Llvm-objdump: print instruction histogram

Hello,

I was interested in contributing an option to llvm-objdump to print a histogram of all (static) instructions present in the object, so that you could do and get something like this:

$ llvm-objdump  -d --mnemonic-hist test.o
..
Mnemonic histogram:
         ldr:   120 (27.3973%)
         mov:    96 (21.9178%)
         blx:    56 (12.7854%)
         bl:     31 (7.07763%)
         str:    26 (5.93607%)
         add:    18 (4.10959%)
         b:      12 (2.73973%)
         sub:    10 (2.28311%)
         cmp:     9 (2.05479%)
         ...

The question is where this should live:

  • This output example could also be achieved with a one-liner on the command line – not that straightforward and easy to read, but certainly doable.
  • This wouldn’t work when additional instruction information, like encoding width, needs to be printed. So a script would be required, which we could e.g. contribute to llvm/utils.
  • These two options wouldn’t beat the convenience of having a built-in option.

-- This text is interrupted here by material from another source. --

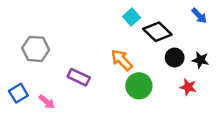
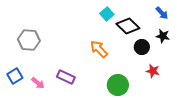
black star: (200, 60) -> (163, 36), moved
purple rectangle: (79, 77) -> (66, 77), moved
green circle: (139, 86) -> (118, 85), moved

If there are any opinions on this, please add them here or on the review: âš™ D125008 [llvm-objdump] Print Mnemonic Histogram

Cheers.

1 Like

MLIR has a lot of Python bindings. Wouldn’t Python bindings help to write a lot of analysis tools without messing with objdump.

1 Like

I think that’s the question, whether this is messing with objdump or not. The change is very small, self-contained, and probably doesn’t get it in the way of anything in my opinion. The big plus would be convenience to just use a built-in option. But I see that the same could be achieved with a script driving objdump. I don’t know much about python bindings, but I could look into that.

This is cool!

This seems similar to the instruction mix remarks built into the ASMPrinter. Would be interesting to compare results from objdump and compiler-generated remarks.